For instance, in discussing the so-called wealth of the church, an evenhanded, dispassionate analysis would give the figures, where they are available and reliable, and explain where these resources come from and what they are used for. What we get here instead is the National Enquirer approach: screaming headlines and charges—implied if not stated—of a nefarious conspiracy.
One effect of the rapid-fire, accusatory form of this book is that anyone who wishes to respond fully in a review of it is faced with an essentially impossible task. A topic-by-topic discussion, looking at the evidence and evaluating it, would require a book as long as the book being reviewed; in fact, it would require more space, because weighing evidence, considering pros and cons, simply cannot be accomplished without a more ample treatment of each issue.
For a sample of the Abanes method, consider his description of Brigham Young, his arch demon (pp. 220-21). Both Young himself and Heber C. Kimball spoke of his being a “dictator” on a couple of occasions, meaning that he had dictated to the people what they should do. Voilî . For Abanes, Brigham was in fact a ruthless dictator in the twentieth-century sense of that word. Think Hitler. Think Stalin. Is there reason to doubt that this is the intended impression? Then take this evidence: Brigham Young once said that “the man whom God calls to dictate affairs in the building up of his Zion has the right to dictate about everything connected with the building up of Zion, yes even to the ribbons the women wear; and any person who denies it is ignorant.”9 Overstated just a bit? Probably. But the key point, of course, is whether that “right” was translated into action.

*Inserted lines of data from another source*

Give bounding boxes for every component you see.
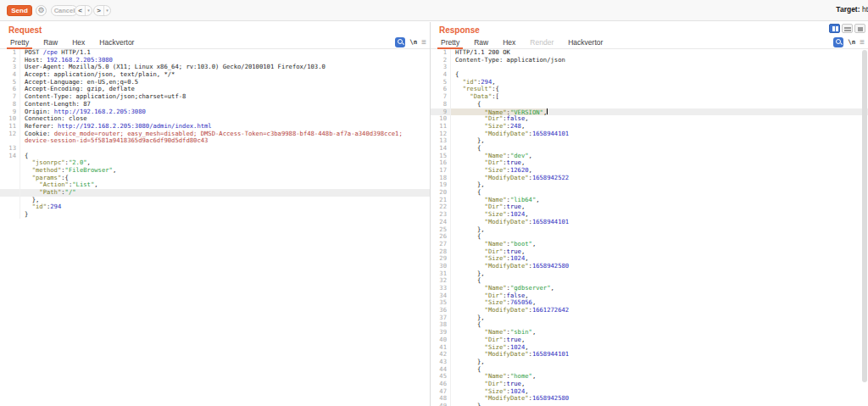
target-label: Target: [836, 5, 860, 14]
code-line[interactable]: "id":294 [0, 203, 430, 211]
code-line[interactable]: 25 }, [431, 226, 868, 234]
request-tabs: PrettyRawHexHackvertor [0, 36, 430, 49]
code-line[interactable]: 4{ [431, 71, 868, 79]
target-indicator: Target: ht [836, 5, 868, 14]
code-line[interactable]: 36 "ModifyDate":1661272642 [431, 307, 868, 314]
tab-raw[interactable]: Raw [40, 36, 61, 49]
code-line[interactable]: 42 "ModifyDate":1658944101 [431, 351, 868, 359]
response-panel: Response \n ≡ PrettyRawHexRenderHackvert… [431, 22, 868, 406]
code-line[interactable]: 19 }, [431, 181, 868, 189]
code-line[interactable]: 49 } [431, 403, 868, 406]
line-number: 4 [431, 71, 451, 79]
code-line[interactable]: }, [0, 197, 430, 204]
line-number: 8 [431, 101, 451, 108]
line-number: 3 [0, 64, 20, 71]
code-line[interactable]: 31 }, [431, 270, 868, 278]
columns-icon [832, 26, 835, 31]
line-number: 7 [431, 93, 451, 101]
tab-pretty[interactable]: Pretty [7, 36, 32, 49]
layout-rows-button[interactable] [842, 24, 853, 33]
request-editor[interactable]: 1POST /cpe HTTP/1.12Host: 192.168.2.205:… [0, 49, 430, 406]
code-line[interactable]: "Path":"/" [0, 189, 430, 197]
code-text: Content-Type: application/json [451, 57, 565, 64]
line-number: 2 [431, 57, 451, 64]
line-number: 6 [0, 86, 20, 93]
layout-columns-button[interactable] [829, 24, 840, 33]
target-value: ht [862, 5, 868, 14]
back-dropdown-icon[interactable]: ▾ [85, 6, 92, 15]
code-line[interactable]: 3 [431, 64, 868, 71]
code-line[interactable]: 48 "ModifyDate":1658942580 [431, 395, 868, 403]
code-line[interactable]: 43 }, [431, 359, 868, 366]
line-number: 1 [0, 49, 20, 57]
line-number [0, 175, 20, 182]
response-editor[interactable]: 1HTTP/1.1 200 OK2Content-Type: applicati… [431, 49, 868, 406]
line-number: 4 [0, 71, 20, 79]
response-tabs: PrettyRawHexRenderHackvertor [431, 36, 868, 49]
line-number: 12 [0, 131, 20, 138]
layout-single-button[interactable] [854, 24, 865, 33]
code-line[interactable]: 12 "ModifyDate":1658944101 [431, 131, 868, 138]
tab-render: Render [526, 36, 557, 49]
tab-hex[interactable]: Hex [69, 36, 88, 49]
code-text: } [20, 211, 28, 219]
line-number [0, 189, 20, 197]
code-line[interactable]: 37 }, [431, 314, 868, 322]
text-cursor [547, 108, 548, 115]
line-number [0, 159, 20, 167]
tab-pretty[interactable]: Pretty [437, 36, 463, 49]
code-text: device-session-id=5f581a9418365d9ac6df90… [20, 137, 208, 145]
forward-arrow-icon[interactable]: > [94, 6, 103, 15]
rows-icon [844, 27, 851, 29]
request-panel: Request \n ≡ PrettyRawHexHackvertor 1POS… [0, 22, 430, 406]
line-number: 14 [0, 153, 20, 160]
code-line[interactable]: 13 }, [431, 137, 868, 145]
response-panel-title: Response [439, 25, 480, 35]
line-number [0, 211, 20, 219]
tab-raw[interactable]: Raw [470, 36, 492, 49]
line-number: 1 [431, 49, 451, 57]
code-line[interactable]: 2Content-Type: application/json [431, 57, 868, 64]
back-arrow-icon[interactable]: < [75, 6, 85, 15]
line-number: 49 [431, 403, 451, 406]
rows-icon [844, 30, 851, 31]
code-line[interactable]: 7 "Data":[ [431, 93, 868, 101]
line-number [0, 197, 20, 204]
layout-buttons [829, 24, 865, 33]
line-number [0, 181, 20, 189]
line-number: 7 [0, 93, 20, 101]
response-scrollbar[interactable] [862, 50, 867, 382]
code-line[interactable]: 13 [0, 145, 430, 153]
code-line[interactable]: 24 "ModifyDate":1658944101 [431, 219, 868, 226]
code-line[interactable]: 30 "ModifyDate":1658942580 [431, 263, 868, 270]
columns-icon [836, 26, 838, 31]
line-number [0, 203, 20, 211]
line-number: 5 [431, 79, 451, 86]
line-number: 6 [431, 86, 451, 93]
line-number: 2 [0, 57, 20, 64]
tab-hackvertor[interactable]: Hackvertor [565, 36, 606, 49]
code-text: } [451, 403, 481, 406]
request-panel-title: Request [8, 25, 42, 35]
line-number: 3 [431, 64, 451, 71]
tab-hex[interactable]: Hex [499, 36, 519, 49]
gear-icon[interactable]: ⚙ [36, 5, 47, 16]
forward-dropdown-icon[interactable]: ▾ [103, 6, 110, 15]
line-number: 8 [0, 101, 20, 108]
code-line[interactable]: } [0, 211, 430, 219]
code-line[interactable]: device-session-id=5f581a9418365d9ac6df90… [0, 137, 430, 145]
send-button[interactable]: Send [7, 5, 32, 16]
single-pane-icon [858, 27, 863, 31]
toolbar: Send ⚙ Cancel < ▾ > ▾ Target: ht [0, 0, 868, 21]
code-line[interactable]: 18 "ModifyDate":1658942522 [431, 175, 868, 182]
line-number [0, 167, 20, 175]
history-forward-button[interactable]: > ▾ [93, 5, 111, 16]
line-number: 5 [0, 79, 20, 86]
history-back-button[interactable]: < ▾ [75, 5, 92, 16]
tab-hackvertor[interactable]: Hackvertor [96, 36, 137, 49]
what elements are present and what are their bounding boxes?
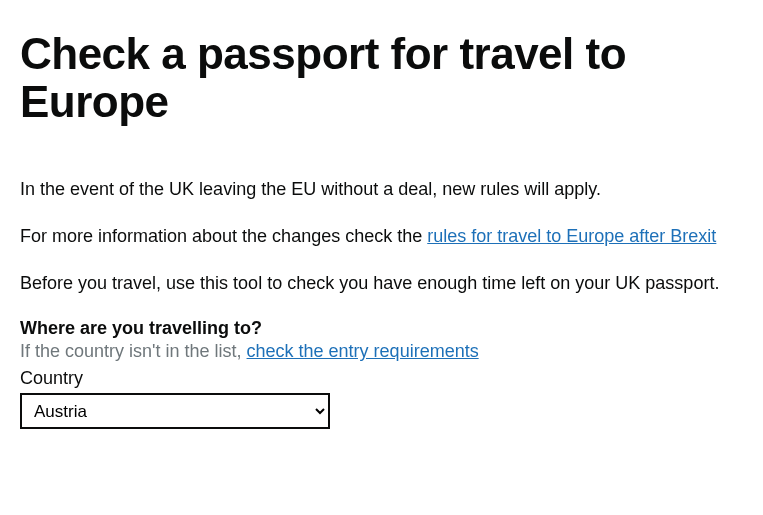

Doubtless Abanes would not like to hear anyone else invite or tell him what to do. It is hard to imagine his accepting a mission call or a call to settle. But did Brigham Young really presume to tell all the people all the time everything that they should do? Did the Saints have to get his permission before going to the bathroom? Did he tell each Saint what crops he should plant? If someone made some choices on his own, was that Saint sent to hell across lots? That is the impression given by Abanes. “Those who dared object to these stringent directives were immediately disciplined” (p. 221). They could not even own personal property, says Abanes, showing scant awareness of the nature or chronology of the law of consecration, its limited application, or its abandonment.
This scenario raises a slight problem: If the Saints were quaking in their boots, afraid to do or say anything unless it was approved, what was the source of the “murmuring” that makes up much of Latter-day Saint history? If the Saints were so locked into a totalitarian system that they were forced to obey every whim of their evil leaders, why is it that the sermons are filled with calls for the Saints to be more obedient, to observe the Sabbath day, to stop backbiting, to be true to their covenants? Apparently, some of them did pretty much what they wanted to.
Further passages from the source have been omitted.